Il faut partir, enfant de la cité ! Pénètre
Sous ces toits de feuillage où n’entre plus le jour.
Au-dessus de toi, l’arbre à l’arbre s’enchevêtre,
Et leurs longs rangs épais font un noir carrefour.
Au pied rugueux du chêne et du pin, rien ne pousse.
Tu ne foules partout que débris jaunissants,
Que feuillages morts ; mais, dans l’air, quelle odeur douce !
C’est comme sur l’autel un nuage d’encens…
L’un sur l’autre entassés, ici, des troncs énormes
Dressent de tous côtés d’infranchissables murs
Et le pas, s’éloignant de ces étranges formes,
Ne touche devant lui que des marais impurs.
Les lianes, plus loin, se suspendent aux branches :
De leurs voiles épais les tissus épineux


Retombent jusqu’à terre en vertes avalanches
Et, s’enlaçant au pied, l’attachent de leurs nœuds.

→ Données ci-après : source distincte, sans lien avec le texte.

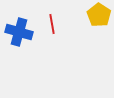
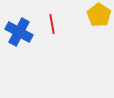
blue cross: rotated 12 degrees clockwise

Pourtant là-bas voilà que par une éclaircie
Abonde la clarté, belle comme au retour
Du matin rougissant : la nuit s’est adoucie,
Chaque feuille palpite et de joie et d’amour.
L’œil peut alors monter dans les hauteurs des nues.

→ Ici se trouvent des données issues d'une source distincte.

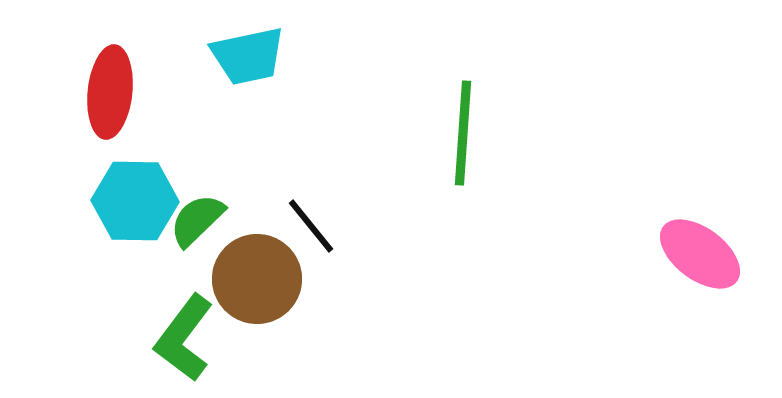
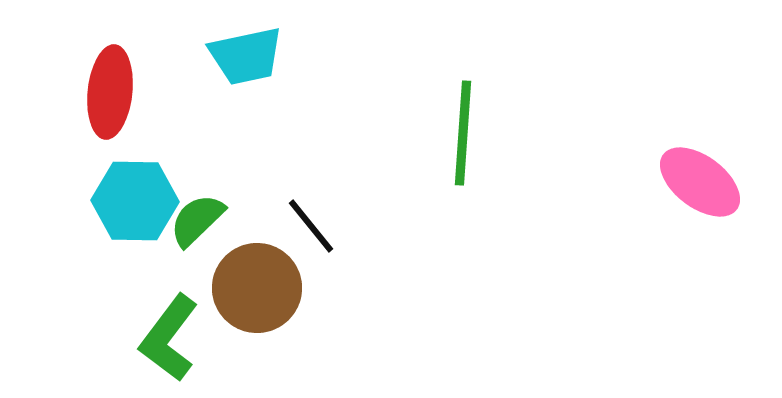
cyan trapezoid: moved 2 px left
pink ellipse: moved 72 px up
brown circle: moved 9 px down
green L-shape: moved 15 px left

Avec l’arbre géant qui va toucher les cieux,
Et, ravi, suivre au loin d’immenses avenues
Où s’engage le rêve au pas silencieux.
Cet éclat soudain, c’est l’éclair dans la nuit sombre :
Il montre au voyageur son pénible sentier,
Donne à ses membres un peu de lumière et d’ombre
Et borde son chemin des fleurs de l’églantier.
Repose, Lionel, sur ses fraîches pelouses
Que le printemps prépare à ton corps languissant,
Et dors sous les berceaux que les vignes jalouses
Semblent sur toi former de leur bras caressant.

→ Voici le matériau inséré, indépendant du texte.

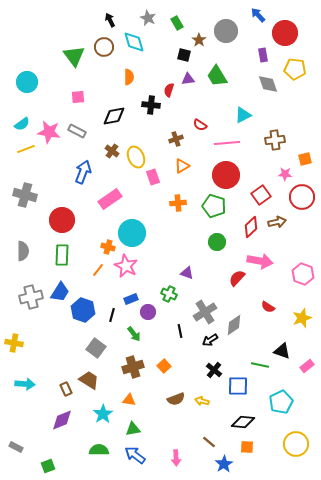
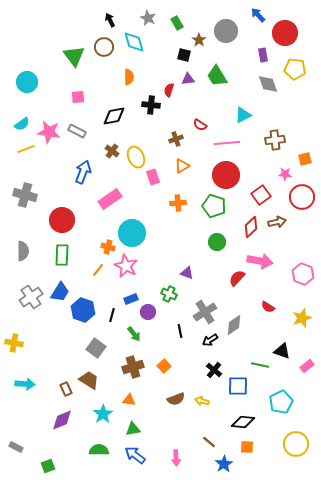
gray cross at (31, 297): rotated 20 degrees counterclockwise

Admire à ton réveil le majestueux dôme


Du cyprès, de nos tours le superbe rival.
Mainte fleur dans les airs répand son doux arôme
Et semble étoiler d’or le vert gazon du val :
Respire ces parfums d’une nature chaste.
Trempe ta lèvre sèche à l’onde des torrents
Qui tombent des rochers, et, dans l’espace vaste,
Écoute retentir les hymnes délirants
Que chante l’oiseau comme en un monde de joie.
Vois, près de l’arbre mort, la tige des ormeaux
Renaître et reverdir ; tout, le long de ta voie,
Parle de vie : espère, oublie ainsi tes maux.

  1. En 1660, seize jeunes Français, commandés par Daulac, furent attaqués par sept cents Iroquois, dans un méchant fort de pieux, au pied du Long Sault, avec l’aide d’une cinquantaine de Hurons et d’Algonquins, ils repoussèrent tous les assauts pendant dix jours. Mais abandonnés à la fin par la plupart de leurs alliés, ils ne purent résister à une attaque et succombèrent. L’un des quatre Français qui restaient encore avec quelques Hurons, lorsque l’ennemi pénétra dans l’intérieur du fort, voyant tout perdu, acheva à coup de hache ses compagnons blessés, pour les empêcher de tomber vivants entre les mains du vainqueur. Le dévouement de Daulac arrêta les premiers efforts d’un orage qui allait fondre sur le Canada, car les ennemis qui avaient essuyé des pertes très considérables, furent si effrayés de cette résistance, qu’ils abandonnèrent une grande attaque qu’ils venaient faire sur Québec, où la nouvelle de leur approche avait répandu la consternation. Après s’être emparés de cette ville, leur projet était de se rabattre sur Trois-Rivières et sur Montréal, et de mettre tout à feu et à sang dans la campagne… (Garneau, Histoire du Canada).
  2. M. Chaumeday de Maisonneuve fonda en 1642 la ville de Montréal qui fut alors nommée Ville-Marie et est aujourd’hui la métropole commerciale du Canada.